*** LISTED RECORDS

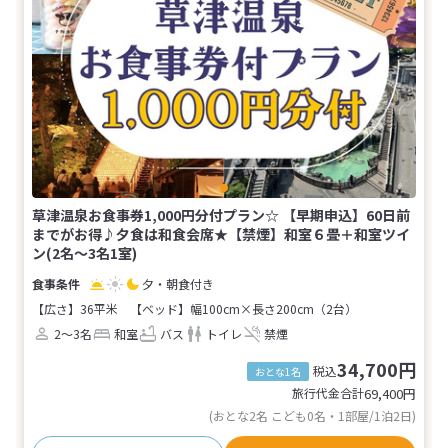
草津温泉お食事券1,000円分付プラン☆ 【早期申込】60日前
までがお得♪夕食は和食会席★【禁煙】和室６畳＋和室ツイ
ン(2名～3名1室)
夕・朝食付き
【広さ】36平米
【ベッド】幅100cm×長さ200cm（2台）
2～3名
和室
バス
トイレ
禁煙
34,700円
税込
おとな1名
旅行代金合計
69,400
円
(おとな2名 こども0名・1部屋/1泊2日)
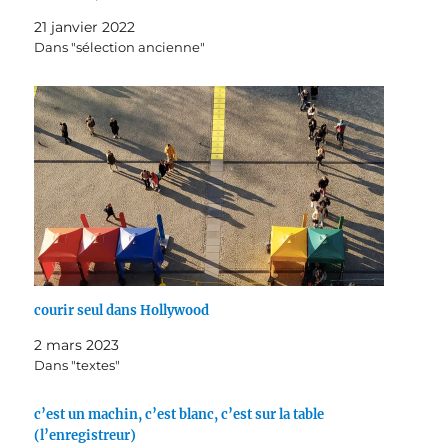
21 janvier 2022
Dans "sélection ancienne"
courir seul dans Hollywood
2 mars 2023
Dans "textes"
c’est un machin, c’est blanc, c’est sur la table
(l’enregistreur)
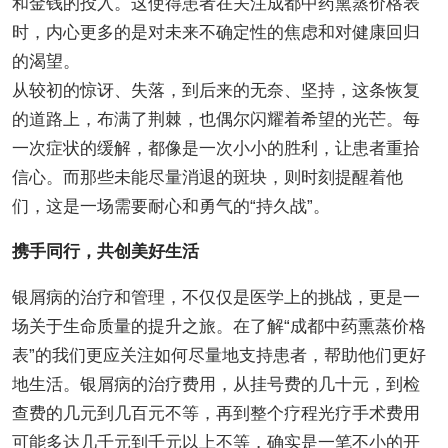
和金钱的投入。这使得患者在关注成都中药熏蒸价格表
时，内心更多的是对未来不确定性的焦虑和对健康回归
的渴望。
从较初的惊讶、失落，到后来的无奈、坚持，这条恢复
的道路上，布满了荆棘，也偶尔闪耀着希望的光芒。每
一次症状的缓解，都像是一次小小的胜利，让患者重拾
信心。而那些未能尽量消退的斑块，则时刻提醒着他
们，这是一场需要耐心和勇气的“持久战”。
携手同行，共创美好生活
银屑病的治疗和管理，不仅仅是医学上的挑战，更是一
场关于生命质量的提升之旅。在了解“成都中药熏蒸价格
表”的我们更应关注如何尽量地支持患者，帮助他们更好
地生活。银屑病的治疗费用，从挂号费的几十元，到检
查费的几元到几百元不等，再到整个疗程光疗手术费用
可能多达几千元到千元以上不等，确实是一笔不小的开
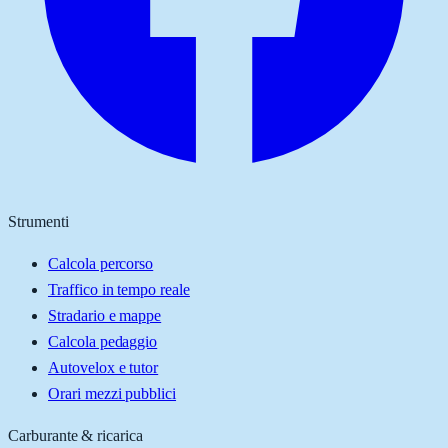
Strumenti
Calcola percorso
Traffico in tempo reale
Stradario e mappe
Calcola pedaggio
Autovelox e tutor
Orari mezzi pubblici
Carburante & ricarica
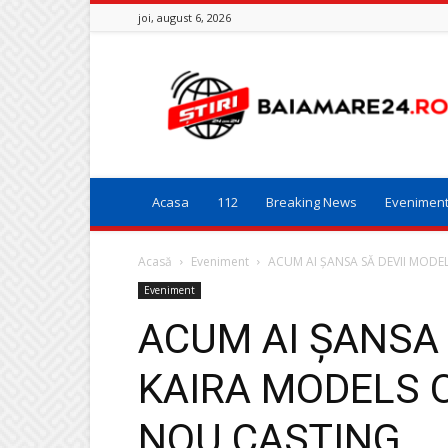
joi, august 6, 2026
Baia
Mare
24
Acasa
112
Breaking News
Evenimen
Acasă
Eveniment
ACUM AI ȘANSA SĂ DEVII MOD
Eveniment
ACUM AI ȘANSA 
KAIRA MODELS 
NOU CASTING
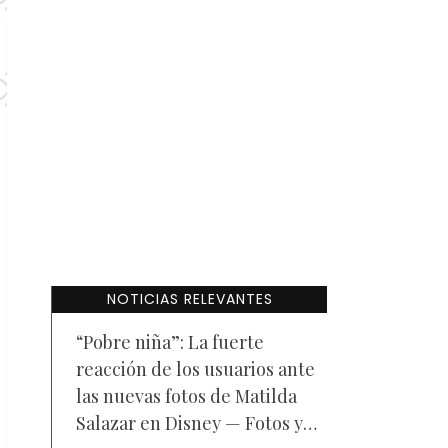
NOTICIAS RELEVANTES
“Pobre niña”: La fuerte
reacción de los usuarios ante
las nuevas fotos de Matilda
Salazar en Disney — Fotos y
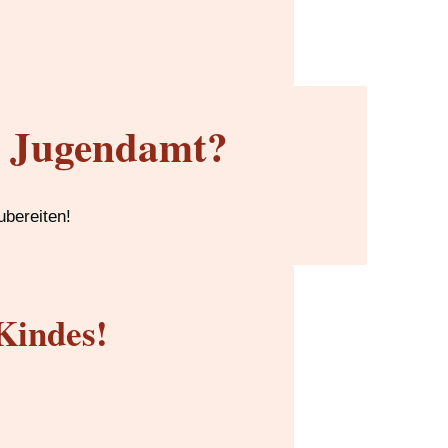
m Jugendamt?
ubereiten!
Kindes!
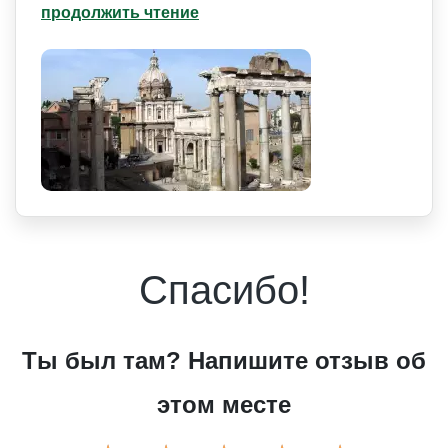
продолжить чтение
Спасибо!
Ты был там? Напишите отзыв об
этом месте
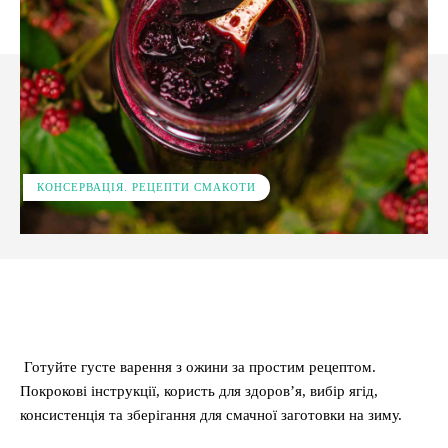
КОНСЕРВАЦІЯ. РЕЦЕПТИ СМАКОТИ
Facebook
X
Pinterest
WhatsApp
Готуйте густе варення з ожини за простим рецептом.
Покрокові інструкції, користь для здоров’я, вибір ягід,
консистенція та зберігання для смачної заготовки на зиму.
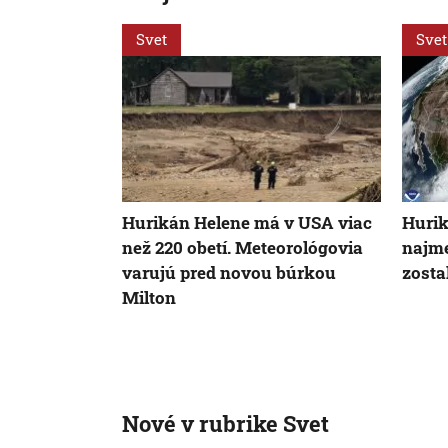
Svet
Svet
Hurikán Helene má v USA viac
Hurik
než 220 obetí. Meteorológovia
najme
varujú pred novou búrkou
zosta
Milton
Nové v rubrike Svet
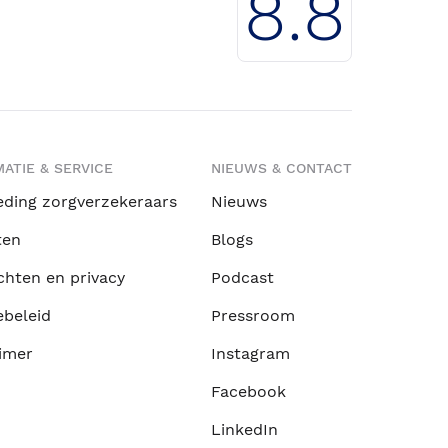
8.8
ATIE & SERVICE
NIEUWS & CONTACT
eding zorgverzekeraars
Nieuws
ten
Blogs
chten en privacy
Podcast
ebeleid
Pressroom
imer
Instagram
Facebook
LinkedIn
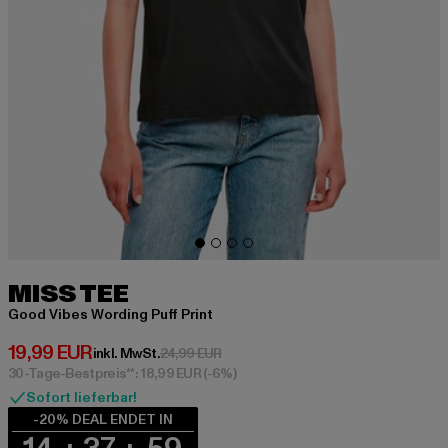
MISS TEE
Good Vibes Wording Puff Print
Derzeitiger Preis: 19,99 EUR
19,99 EUR
Aktionspreis: 24,99 EUR
inkl. MwSt.
24,99 EUR
30-Tage-Bestpreis**: 18,99 EUR
(-6%)
Sofort lieferbar!
-20% DEAL ENDET IN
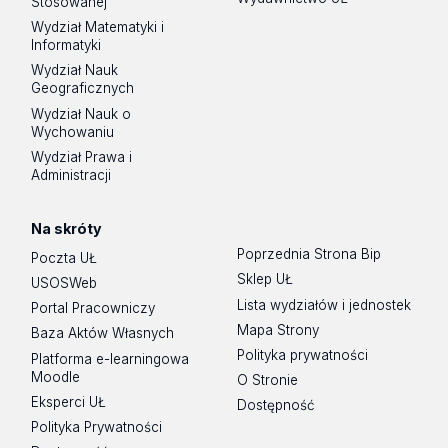
Stosowanej
Wydział Matematyki i
Informatyki
Wydział Nauk
Geograficznych
Wydział Nauk o
Wychowaniu
Wydział Prawa i
Administracji
Na skróty
Poprzednia Strona Bip
Poczta UŁ
Sklep UŁ
USOSWeb
Lista wydziałów i jednostek
Portal Pracowniczy
Mapa Strony
Baza Aktów Własnych
Polityka prywatności
Platforma e-learningowa
Moodle
O Stronie
Eksperci UŁ
Dostępność
Polityka Prywatności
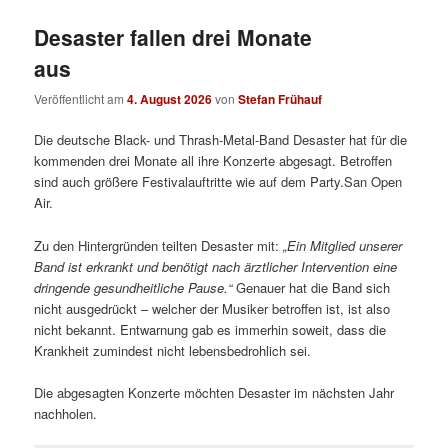
Desaster fallen drei Monate
aus
Veröffentlicht am
4. August 2026
von
Stefan Frühauf
Die deutsche Black- und Thrash-Metal-Band Desaster hat für die
kommenden drei Monate all ihre Konzerte abgesagt. Betroffen
sind auch größere Festivalauftritte wie auf dem Party.San Open
Air.
Zu den Hintergründen teilten Desaster mit:
„
Ein Mitglied unserer
Band ist erkrankt und benötigt nach ärztlicher Intervention eine
dringende gesundheitliche Pause.“
Genauer hat die Band sich
nicht ausgedrückt – welcher der Musiker betroffen ist, ist also
nicht bekannt. Entwarnung gab es immerhin soweit, dass die
Krankheit zumindest nicht lebensbedrohlich sei.
Die abgesagten Konzerte möchten Desaster im nächsten Jahr
nachholen.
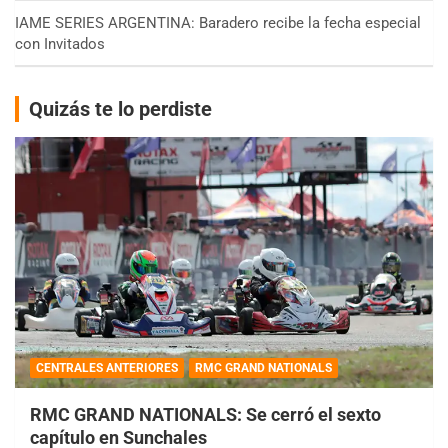
IAME SERIES ARGENTINA: Baradero recibe la fecha especial
con Invitados
Quizás te lo perdiste
CENTRALES ANTERIORES
RMC GRAND NATIONALS
RMC GRAND NATIONALS: Se cerró el sexto
capítulo en Sunchales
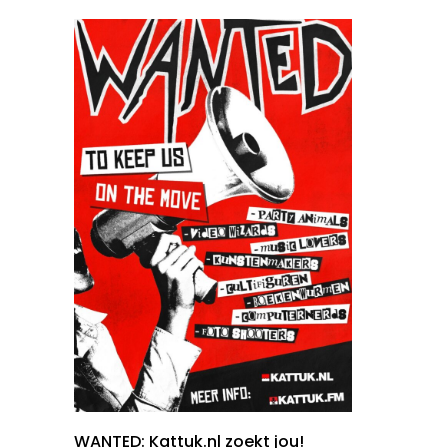
WANTED: Kattuk.nl zoekt jou!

******

◆ WORK TO COMPLETE
Taking the material above, report how many of its lines contain the word "ACUM". Add nothing else.

◆ OUTPUT FOR THIS EXERCISE
2